Copy exactly, and copy only, the lines from the one bearing "Índice de ações da companhia de petróleo" through the final line of the records.

┏━━

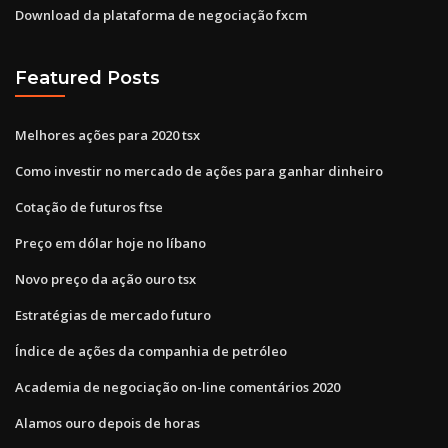
Download da plataforma de negociação fxcm
Featured Posts
Melhores ações para 2020 tsx
Como investir no mercado de ações para ganhar dinheiro
Cotação de futuros ftse
Preço em dólar hoje no líbano
Novo preço da ação ouro tsx
Estratégias de mercado futuro
Índice de ações da companhia de petróleo
Academia de negociação on-line comentários 2020
Alamos ouro depois de horas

┗━━

- THE COMPLETED TASK -
Índice de ações da companhia de petróleo
Academia de negociação on-line comentários 2020
Alamos ouro depois de horas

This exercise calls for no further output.